Government sources said a verdict on one, made by US pharma colossus Pfizer, will be out imminently and Kate Bingham, chair of the UK vaccine task force, said patients could be receiving a safe and effective vaccine within weeks and that she was 50 per cent convinced that all vulnerable Brits would be vaccinated by Easter.
And NHS bosses say revolutionary plans to vaccinate millions in record time will see Nightingale hospitals become mass COVID vaccination centres and travelling teams will visit care homes, while paramedics, physios and other health workers will support GPs and nurses to help deliver the nationwide rollout.
Sir Simon said that their job was just to make sure that they were prepared and waiting and able to fire the starting pistol and he said, how certain are we that we will be able to get going with at least some coronavirus vaccinations before Christmas if it were available? He responded, ten out of ten.
Sir Simon said the working hypothesis is that elderly Brits will get the jab first, followed by frontline health and social care workers.
In a different briefing, Ms Bingham told MPs the probabilities of developing a vaccine that lowers infection and deaths are extremely high and that she expects to see favourable provisional data from two of the front runners, Oxford University and Pfizer within weeks.
Ministers have already secured 40 million doses of the Pfizer jab, enough to treat 20 million patients, with ten million set to be delivered by the end of next month.
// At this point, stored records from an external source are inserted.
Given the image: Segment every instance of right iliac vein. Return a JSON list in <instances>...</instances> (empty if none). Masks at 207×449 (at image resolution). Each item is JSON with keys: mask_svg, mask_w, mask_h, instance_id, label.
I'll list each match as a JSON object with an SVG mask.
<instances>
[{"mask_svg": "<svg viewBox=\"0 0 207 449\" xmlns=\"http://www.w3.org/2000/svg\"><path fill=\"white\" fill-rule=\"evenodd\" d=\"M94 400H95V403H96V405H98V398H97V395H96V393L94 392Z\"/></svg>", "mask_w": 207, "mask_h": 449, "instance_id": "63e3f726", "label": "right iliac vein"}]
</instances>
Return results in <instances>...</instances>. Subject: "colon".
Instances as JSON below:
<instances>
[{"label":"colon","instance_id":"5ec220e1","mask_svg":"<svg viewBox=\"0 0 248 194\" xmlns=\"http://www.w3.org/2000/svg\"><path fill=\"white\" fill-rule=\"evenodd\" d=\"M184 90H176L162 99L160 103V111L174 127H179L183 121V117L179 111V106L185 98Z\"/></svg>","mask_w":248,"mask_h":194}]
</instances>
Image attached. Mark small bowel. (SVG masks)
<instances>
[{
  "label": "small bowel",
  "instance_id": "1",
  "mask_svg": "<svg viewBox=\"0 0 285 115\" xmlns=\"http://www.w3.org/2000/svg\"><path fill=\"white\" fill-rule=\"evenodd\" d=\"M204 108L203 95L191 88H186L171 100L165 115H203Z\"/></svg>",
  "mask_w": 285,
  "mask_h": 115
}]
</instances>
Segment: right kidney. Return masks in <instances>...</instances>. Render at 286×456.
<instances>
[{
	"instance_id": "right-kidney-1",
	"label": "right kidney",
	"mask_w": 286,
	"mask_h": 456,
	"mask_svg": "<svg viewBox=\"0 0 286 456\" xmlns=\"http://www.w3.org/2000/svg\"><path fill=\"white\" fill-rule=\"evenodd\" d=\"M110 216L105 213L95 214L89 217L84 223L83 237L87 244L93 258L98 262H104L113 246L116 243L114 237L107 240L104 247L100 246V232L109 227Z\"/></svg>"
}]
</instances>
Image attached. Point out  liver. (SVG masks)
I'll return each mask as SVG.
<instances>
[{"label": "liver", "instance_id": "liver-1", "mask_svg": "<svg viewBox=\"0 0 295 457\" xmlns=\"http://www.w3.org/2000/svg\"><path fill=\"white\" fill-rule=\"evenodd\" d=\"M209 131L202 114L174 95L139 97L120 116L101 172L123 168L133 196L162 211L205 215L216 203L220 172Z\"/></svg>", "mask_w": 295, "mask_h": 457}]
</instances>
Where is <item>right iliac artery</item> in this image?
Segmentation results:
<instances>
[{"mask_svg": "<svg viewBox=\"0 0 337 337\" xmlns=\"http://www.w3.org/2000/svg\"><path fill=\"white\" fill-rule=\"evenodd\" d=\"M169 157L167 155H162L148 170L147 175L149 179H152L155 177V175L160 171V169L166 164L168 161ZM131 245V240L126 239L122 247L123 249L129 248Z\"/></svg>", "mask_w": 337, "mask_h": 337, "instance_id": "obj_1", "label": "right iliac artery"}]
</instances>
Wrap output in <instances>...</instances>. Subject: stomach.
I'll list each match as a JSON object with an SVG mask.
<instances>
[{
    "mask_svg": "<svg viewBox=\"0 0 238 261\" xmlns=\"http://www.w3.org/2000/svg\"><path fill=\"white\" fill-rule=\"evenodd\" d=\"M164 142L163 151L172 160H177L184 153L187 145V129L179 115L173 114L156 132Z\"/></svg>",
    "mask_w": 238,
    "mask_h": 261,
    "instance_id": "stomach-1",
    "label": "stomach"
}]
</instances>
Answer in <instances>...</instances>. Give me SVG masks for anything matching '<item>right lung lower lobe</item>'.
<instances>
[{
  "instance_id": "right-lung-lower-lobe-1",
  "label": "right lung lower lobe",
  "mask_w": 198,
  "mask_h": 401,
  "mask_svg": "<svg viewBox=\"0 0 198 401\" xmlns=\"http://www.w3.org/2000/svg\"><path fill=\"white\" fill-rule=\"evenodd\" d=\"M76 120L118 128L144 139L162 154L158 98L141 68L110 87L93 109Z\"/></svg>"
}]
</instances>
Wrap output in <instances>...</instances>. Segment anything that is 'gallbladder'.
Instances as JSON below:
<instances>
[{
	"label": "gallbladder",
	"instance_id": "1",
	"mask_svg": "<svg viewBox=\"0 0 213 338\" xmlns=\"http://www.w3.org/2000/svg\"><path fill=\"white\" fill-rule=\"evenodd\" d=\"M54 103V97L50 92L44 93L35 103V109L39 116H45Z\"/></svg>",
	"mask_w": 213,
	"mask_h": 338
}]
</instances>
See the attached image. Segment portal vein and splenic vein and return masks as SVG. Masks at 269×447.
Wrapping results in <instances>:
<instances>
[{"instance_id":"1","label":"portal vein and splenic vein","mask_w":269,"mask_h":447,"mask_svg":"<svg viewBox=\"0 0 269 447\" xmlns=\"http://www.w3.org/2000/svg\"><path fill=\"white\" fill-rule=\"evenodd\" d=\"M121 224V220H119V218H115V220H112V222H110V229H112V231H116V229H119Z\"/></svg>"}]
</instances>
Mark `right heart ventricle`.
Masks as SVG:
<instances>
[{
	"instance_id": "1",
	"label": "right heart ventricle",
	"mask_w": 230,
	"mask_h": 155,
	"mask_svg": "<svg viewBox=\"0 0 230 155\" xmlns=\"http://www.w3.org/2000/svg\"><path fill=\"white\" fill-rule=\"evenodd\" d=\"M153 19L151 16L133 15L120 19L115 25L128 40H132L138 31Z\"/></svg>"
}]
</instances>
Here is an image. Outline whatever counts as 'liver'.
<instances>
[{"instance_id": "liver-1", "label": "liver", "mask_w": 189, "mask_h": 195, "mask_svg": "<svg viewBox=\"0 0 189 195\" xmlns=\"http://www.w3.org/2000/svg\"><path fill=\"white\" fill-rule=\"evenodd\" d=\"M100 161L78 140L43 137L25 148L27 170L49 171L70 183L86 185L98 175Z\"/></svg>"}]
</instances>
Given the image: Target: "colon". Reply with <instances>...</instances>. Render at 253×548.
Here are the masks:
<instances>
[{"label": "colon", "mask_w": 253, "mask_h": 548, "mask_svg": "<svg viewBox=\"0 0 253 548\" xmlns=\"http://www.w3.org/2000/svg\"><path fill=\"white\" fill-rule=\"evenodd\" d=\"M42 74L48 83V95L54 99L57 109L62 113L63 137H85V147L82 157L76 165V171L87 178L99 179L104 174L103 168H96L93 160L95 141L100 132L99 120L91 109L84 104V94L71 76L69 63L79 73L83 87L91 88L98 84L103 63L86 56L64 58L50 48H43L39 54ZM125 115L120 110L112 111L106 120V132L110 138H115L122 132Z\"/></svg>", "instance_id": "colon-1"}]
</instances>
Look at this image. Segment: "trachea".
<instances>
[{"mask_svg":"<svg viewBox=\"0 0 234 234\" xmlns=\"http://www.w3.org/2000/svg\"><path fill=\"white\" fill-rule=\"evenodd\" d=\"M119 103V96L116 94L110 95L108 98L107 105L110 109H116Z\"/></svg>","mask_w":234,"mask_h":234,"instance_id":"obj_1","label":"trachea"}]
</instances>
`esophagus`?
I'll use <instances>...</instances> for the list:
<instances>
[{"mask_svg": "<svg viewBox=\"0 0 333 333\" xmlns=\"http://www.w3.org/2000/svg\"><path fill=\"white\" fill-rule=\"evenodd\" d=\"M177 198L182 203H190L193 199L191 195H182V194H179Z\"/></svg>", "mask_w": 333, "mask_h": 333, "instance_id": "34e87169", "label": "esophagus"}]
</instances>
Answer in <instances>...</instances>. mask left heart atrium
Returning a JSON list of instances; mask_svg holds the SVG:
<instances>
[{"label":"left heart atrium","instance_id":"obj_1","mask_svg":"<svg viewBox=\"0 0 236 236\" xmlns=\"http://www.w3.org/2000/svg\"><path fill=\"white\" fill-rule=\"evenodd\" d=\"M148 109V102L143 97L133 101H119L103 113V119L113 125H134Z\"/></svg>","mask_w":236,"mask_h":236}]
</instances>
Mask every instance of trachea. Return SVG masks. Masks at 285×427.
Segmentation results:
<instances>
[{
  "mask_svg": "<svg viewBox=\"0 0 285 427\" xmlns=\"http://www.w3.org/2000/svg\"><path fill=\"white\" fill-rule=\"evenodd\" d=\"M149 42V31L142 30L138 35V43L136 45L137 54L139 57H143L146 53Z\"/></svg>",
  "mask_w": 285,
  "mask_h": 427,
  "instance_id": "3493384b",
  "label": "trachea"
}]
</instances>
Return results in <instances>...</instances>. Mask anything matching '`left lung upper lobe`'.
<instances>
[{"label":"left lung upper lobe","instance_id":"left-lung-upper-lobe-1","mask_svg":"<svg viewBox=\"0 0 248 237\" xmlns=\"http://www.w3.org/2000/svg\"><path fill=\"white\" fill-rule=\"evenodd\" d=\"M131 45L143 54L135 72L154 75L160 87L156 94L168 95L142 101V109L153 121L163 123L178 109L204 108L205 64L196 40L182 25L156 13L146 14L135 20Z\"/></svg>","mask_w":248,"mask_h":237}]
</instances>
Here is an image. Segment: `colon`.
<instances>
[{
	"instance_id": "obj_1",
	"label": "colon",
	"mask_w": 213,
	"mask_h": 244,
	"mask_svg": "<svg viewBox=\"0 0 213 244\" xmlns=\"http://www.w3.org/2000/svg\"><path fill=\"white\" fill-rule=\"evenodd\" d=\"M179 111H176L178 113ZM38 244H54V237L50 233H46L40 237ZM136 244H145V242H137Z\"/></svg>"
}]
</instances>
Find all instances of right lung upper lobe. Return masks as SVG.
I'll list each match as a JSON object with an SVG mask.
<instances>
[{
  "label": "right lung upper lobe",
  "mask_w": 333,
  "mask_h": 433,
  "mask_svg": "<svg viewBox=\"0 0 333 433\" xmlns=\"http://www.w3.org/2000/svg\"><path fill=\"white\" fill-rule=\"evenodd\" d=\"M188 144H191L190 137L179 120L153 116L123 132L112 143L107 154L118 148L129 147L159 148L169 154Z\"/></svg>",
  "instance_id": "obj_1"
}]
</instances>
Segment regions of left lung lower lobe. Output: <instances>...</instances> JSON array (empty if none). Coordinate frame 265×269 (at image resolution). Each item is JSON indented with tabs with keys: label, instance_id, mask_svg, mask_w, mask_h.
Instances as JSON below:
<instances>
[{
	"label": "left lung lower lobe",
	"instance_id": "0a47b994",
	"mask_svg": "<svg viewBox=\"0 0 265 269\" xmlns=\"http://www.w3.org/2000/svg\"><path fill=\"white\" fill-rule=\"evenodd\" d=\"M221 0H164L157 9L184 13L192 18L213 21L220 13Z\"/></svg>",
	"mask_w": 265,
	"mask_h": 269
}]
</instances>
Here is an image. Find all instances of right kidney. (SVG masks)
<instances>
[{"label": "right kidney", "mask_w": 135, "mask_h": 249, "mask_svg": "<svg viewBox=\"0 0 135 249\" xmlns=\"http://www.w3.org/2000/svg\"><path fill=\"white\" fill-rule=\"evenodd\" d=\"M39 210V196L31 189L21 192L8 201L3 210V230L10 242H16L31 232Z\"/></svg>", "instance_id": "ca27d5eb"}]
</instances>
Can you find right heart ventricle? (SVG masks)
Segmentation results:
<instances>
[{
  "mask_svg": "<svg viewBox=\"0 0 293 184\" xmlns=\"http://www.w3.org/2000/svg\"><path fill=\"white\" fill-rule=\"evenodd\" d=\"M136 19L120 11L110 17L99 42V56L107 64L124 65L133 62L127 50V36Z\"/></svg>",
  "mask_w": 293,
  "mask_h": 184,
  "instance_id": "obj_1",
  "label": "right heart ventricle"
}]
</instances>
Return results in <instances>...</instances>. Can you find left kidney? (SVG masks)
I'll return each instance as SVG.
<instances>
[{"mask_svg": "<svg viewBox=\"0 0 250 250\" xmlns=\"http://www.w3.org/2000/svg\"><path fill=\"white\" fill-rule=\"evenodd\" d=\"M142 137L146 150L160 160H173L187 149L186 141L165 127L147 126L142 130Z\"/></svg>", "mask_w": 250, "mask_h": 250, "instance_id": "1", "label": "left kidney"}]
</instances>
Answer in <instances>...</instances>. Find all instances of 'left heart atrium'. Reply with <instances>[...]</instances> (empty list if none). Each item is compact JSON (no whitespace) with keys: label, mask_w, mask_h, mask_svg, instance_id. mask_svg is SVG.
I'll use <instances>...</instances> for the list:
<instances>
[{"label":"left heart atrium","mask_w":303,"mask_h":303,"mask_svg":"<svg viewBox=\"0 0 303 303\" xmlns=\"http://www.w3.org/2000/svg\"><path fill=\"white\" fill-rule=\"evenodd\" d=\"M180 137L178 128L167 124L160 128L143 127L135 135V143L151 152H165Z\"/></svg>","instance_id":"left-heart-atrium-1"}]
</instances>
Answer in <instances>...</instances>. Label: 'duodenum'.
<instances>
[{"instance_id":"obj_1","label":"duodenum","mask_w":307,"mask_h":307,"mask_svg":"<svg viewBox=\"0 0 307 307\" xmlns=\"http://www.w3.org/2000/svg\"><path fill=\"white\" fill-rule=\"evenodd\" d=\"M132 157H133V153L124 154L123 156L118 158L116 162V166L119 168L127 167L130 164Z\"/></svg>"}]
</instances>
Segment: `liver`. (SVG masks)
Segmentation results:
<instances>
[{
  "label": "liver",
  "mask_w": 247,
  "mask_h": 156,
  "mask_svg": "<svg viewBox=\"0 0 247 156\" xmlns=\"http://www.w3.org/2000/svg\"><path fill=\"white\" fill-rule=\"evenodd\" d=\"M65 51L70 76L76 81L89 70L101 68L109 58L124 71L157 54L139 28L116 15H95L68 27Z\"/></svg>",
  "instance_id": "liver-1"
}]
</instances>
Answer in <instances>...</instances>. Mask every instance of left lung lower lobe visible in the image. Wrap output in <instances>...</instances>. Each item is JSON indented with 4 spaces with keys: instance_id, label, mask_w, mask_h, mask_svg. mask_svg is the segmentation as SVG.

Professor Andrew Pollard, from the Oxford team, said an effective vaccine would also be a tremendous benefit help for other patients and hopefully it will be a monumental success, the same as all other vaccine programmes have been.
Although, I think that we should remember the Thalidomide catastrophe, the marvel drug that wasn’t tested correctly and lots of women ended up having deformed children.
Vaccines are wonderful when they’ve been tested correctly, but I’m not convinced that this can be done in a year.
Furthermore, the swine flu vaccine, that was thought to have triggered narcolepsy in 800 people, especially children from the United Kingdom, and I fear that numerous people in the United Kingdom and other countries will not want to get immunised with the COVID jab.
There’s no vaccine for SARS, which is 18 years old, there’s no vaccine for MERS, 8 years old, both coronavirus’s, so what makes people believe they can get a vaccine within 12 months?
And of course, the Thalidomide drug wasn’t a vaccine, it was an anti morning sickness medication, but the point is, if vaccines and medications are not tested correctly, we have no concept of what long term consequences they can have on our bodies.